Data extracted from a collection
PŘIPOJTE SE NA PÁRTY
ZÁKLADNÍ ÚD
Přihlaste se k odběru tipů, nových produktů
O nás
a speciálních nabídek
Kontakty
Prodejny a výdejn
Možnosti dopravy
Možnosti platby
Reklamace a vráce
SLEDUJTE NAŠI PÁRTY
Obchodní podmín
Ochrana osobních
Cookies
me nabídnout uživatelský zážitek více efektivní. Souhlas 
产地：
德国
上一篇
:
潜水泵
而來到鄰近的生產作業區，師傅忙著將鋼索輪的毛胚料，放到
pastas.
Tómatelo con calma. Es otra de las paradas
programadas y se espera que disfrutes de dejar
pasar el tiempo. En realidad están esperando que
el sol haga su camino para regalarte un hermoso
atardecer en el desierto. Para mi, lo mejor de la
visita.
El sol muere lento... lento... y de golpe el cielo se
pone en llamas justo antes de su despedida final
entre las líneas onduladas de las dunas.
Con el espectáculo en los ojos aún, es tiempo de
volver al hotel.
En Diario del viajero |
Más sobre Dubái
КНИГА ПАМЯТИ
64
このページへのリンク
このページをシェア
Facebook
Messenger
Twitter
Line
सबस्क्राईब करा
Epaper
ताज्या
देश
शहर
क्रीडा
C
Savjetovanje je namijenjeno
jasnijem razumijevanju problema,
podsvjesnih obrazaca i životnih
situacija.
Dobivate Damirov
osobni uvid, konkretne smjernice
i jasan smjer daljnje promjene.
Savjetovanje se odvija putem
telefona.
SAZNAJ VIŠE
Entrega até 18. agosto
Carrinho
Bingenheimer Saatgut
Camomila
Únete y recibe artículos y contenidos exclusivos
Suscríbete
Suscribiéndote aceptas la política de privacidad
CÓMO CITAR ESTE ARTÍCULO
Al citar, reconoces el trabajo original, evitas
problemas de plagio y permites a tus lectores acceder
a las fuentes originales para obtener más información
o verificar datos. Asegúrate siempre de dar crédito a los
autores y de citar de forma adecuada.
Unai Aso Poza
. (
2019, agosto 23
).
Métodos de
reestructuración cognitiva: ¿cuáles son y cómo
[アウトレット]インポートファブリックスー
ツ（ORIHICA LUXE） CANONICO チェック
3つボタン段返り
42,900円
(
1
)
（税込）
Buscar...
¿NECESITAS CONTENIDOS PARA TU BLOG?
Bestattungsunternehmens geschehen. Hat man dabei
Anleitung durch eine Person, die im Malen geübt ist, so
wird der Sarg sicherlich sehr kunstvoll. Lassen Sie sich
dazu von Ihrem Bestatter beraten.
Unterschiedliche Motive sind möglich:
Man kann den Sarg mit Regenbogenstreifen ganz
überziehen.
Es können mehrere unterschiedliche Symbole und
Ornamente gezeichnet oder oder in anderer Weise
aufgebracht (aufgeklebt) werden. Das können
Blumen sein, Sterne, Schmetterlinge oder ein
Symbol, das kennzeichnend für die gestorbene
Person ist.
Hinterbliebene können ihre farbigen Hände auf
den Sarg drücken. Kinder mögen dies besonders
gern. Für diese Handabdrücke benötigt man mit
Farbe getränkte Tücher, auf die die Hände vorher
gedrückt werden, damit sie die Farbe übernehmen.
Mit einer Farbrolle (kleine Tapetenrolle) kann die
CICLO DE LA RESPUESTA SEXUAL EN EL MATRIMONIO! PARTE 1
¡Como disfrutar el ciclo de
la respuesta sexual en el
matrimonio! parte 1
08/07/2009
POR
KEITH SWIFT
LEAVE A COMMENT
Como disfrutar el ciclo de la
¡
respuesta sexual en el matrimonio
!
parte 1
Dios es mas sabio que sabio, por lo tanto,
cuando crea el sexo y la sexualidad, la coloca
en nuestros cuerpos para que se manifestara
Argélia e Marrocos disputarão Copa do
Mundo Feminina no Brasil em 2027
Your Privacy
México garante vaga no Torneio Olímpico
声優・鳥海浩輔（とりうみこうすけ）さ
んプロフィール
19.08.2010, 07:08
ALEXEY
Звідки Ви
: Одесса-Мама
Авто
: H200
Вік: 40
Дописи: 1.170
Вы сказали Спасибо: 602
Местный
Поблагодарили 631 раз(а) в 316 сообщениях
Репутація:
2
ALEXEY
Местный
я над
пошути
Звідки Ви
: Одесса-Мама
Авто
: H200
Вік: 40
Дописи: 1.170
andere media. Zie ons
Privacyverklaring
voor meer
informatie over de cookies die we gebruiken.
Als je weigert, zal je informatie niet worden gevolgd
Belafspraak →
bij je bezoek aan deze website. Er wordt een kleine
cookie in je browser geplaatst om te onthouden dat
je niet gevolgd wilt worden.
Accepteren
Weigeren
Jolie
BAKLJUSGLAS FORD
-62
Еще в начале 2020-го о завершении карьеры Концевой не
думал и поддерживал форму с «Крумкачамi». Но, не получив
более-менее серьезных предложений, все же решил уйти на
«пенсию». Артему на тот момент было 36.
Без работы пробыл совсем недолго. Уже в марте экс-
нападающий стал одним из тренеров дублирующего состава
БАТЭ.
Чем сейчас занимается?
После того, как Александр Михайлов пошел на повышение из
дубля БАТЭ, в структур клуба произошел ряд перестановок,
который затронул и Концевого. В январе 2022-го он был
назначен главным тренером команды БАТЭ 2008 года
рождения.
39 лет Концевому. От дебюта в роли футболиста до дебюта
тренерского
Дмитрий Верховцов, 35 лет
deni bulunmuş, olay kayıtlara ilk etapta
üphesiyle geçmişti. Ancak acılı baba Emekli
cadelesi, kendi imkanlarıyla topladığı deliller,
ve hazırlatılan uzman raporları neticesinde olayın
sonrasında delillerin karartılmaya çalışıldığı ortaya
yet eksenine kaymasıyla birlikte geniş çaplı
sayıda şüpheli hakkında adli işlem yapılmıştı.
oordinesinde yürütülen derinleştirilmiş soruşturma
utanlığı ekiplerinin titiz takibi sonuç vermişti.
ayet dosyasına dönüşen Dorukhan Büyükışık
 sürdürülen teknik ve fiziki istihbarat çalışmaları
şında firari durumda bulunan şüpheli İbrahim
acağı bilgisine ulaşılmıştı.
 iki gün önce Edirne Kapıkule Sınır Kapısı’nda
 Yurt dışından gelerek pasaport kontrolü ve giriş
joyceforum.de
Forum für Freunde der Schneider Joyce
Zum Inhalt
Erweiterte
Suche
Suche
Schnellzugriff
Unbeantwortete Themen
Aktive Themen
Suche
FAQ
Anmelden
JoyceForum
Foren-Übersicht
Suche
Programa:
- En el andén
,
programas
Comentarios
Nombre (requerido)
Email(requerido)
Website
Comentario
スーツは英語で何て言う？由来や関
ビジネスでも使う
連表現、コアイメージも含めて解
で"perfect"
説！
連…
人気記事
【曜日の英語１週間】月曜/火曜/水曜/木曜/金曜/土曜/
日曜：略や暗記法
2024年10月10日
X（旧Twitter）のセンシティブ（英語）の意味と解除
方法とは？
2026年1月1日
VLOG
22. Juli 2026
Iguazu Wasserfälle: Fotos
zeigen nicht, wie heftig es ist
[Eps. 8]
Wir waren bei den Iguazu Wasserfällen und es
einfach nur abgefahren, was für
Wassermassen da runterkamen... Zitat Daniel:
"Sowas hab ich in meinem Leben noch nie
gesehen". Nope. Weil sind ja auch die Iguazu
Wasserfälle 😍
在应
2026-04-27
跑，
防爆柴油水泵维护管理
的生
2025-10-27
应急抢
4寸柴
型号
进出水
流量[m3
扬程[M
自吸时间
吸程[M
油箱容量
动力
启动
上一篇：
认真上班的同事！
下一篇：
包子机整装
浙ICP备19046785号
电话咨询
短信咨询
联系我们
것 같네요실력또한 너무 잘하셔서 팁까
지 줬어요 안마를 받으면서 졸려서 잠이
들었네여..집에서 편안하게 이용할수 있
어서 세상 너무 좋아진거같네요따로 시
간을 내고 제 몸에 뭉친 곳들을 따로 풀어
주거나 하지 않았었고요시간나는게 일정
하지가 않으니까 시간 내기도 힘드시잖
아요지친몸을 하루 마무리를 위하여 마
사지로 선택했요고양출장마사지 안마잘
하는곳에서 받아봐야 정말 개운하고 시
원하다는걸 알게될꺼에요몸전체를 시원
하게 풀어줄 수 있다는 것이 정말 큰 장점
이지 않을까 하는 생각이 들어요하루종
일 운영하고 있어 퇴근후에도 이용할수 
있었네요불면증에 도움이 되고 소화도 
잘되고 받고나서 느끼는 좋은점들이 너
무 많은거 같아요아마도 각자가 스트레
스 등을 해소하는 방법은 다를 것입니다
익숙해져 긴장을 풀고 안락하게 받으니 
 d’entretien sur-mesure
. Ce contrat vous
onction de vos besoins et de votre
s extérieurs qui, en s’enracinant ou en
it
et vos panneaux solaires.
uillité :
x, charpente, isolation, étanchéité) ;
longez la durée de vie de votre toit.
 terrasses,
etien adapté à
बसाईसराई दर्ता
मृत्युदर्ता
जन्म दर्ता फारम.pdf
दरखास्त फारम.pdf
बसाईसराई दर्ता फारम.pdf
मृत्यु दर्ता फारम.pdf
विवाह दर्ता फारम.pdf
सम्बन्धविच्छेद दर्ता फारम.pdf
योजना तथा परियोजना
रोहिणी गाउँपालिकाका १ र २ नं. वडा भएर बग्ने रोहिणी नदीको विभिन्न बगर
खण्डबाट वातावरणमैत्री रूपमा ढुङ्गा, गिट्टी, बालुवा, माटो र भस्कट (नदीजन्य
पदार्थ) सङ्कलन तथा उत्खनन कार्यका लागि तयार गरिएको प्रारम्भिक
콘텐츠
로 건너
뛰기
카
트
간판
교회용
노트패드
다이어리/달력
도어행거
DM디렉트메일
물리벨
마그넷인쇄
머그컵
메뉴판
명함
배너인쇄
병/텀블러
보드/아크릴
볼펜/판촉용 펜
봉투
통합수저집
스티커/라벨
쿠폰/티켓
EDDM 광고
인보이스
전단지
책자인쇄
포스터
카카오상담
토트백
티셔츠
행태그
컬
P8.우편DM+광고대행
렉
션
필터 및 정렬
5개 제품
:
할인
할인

▶ Try it
Could you write out exactly the lines above, starting at the first one and ending with the line that has "Unterschiedliche Motive sind"?

▶ Task answer
PŘIPOJTE SE NA PÁRTY
ZÁKLADNÍ ÚD
Přihlaste se k odběru tipů, nových produktů
O nás
a speciálních nabídek
Kontakty
Prodejny a výdejn
Možnosti dopravy
Možnosti platby
Reklamace a vráce
SLEDUJTE NAŠI PÁRTY
Obchodní podmín
Ochrana osobních
Cookies
me nabídnout uživatelský zážitek více efektivní. Souhlas 
产地：
德国
上一篇
:
潜水泵
而來到鄰近的生產作業區，師傅忙著將鋼索輪的毛胚料，放到
pastas.
Tómatelo con calma. Es otra de las paradas
programadas y se espera que disfrutes de dejar
pasar el tiempo. En realidad están esperando que
el sol haga su camino para regalarte un hermoso
atardecer en el desierto. Para mi, lo mejor de la
visita.
El sol muere lento... lento... y de golpe el cielo se
pone en llamas justo antes de su despedida final
entre las líneas onduladas de las dunas.
Con el espectáculo en los ojos aún, es tiempo de
volver al hotel.
En Diario del viajero |
Más sobre Dubái
КНИГА ПАМЯТИ
64
このページへのリンク
このページをシェア
Facebook
Messenger
Twitter
Line
सबस्क्राईब करा
Epaper
ताज्या
देश
शहर
क्रीडा
C
Savjetovanje je namijenjeno
jasnijem razumijevanju problema,
podsvjesnih obrazaca i životnih
situacija.
Dobivate Damirov
osobni uvid, konkretne smjernice
i jasan smjer daljnje promjene.
Savjetovanje se odvija putem
telefona.
SAZNAJ VIŠE
Entrega até 18. agosto
Carrinho
Bingenheimer Saatgut
Camomila
Únete y recibe artículos y contenidos exclusivos
Suscríbete
Suscribiéndote aceptas la política de privacidad
CÓMO CITAR ESTE ARTÍCULO
Al citar, reconoces el trabajo original, evitas
problemas de plagio y permites a tus lectores acceder
a las fuentes originales para obtener más información
o verificar datos. Asegúrate siempre de dar crédito a los
autores y de citar de forma adecuada.
Unai Aso Poza
. (
2019, agosto 23
).
Métodos de
reestructuración cognitiva: ¿cuáles son y cómo
[アウトレット]インポートファブリックスー
ツ（ORIHICA LUXE） CANONICO チェック
3つボタン段返り
42,900円
(
1
)
（税込）
Buscar...
¿NECESITAS CONTENIDOS PARA TU BLOG?
Bestattungsunternehmens geschehen. Hat man dabei
Anleitung durch eine Person, die im Malen geübt ist, so
wird der Sarg sicherlich sehr kunstvoll. Lassen Sie sich
dazu von Ihrem Bestatter beraten.
Unterschiedliche Motive sind möglich:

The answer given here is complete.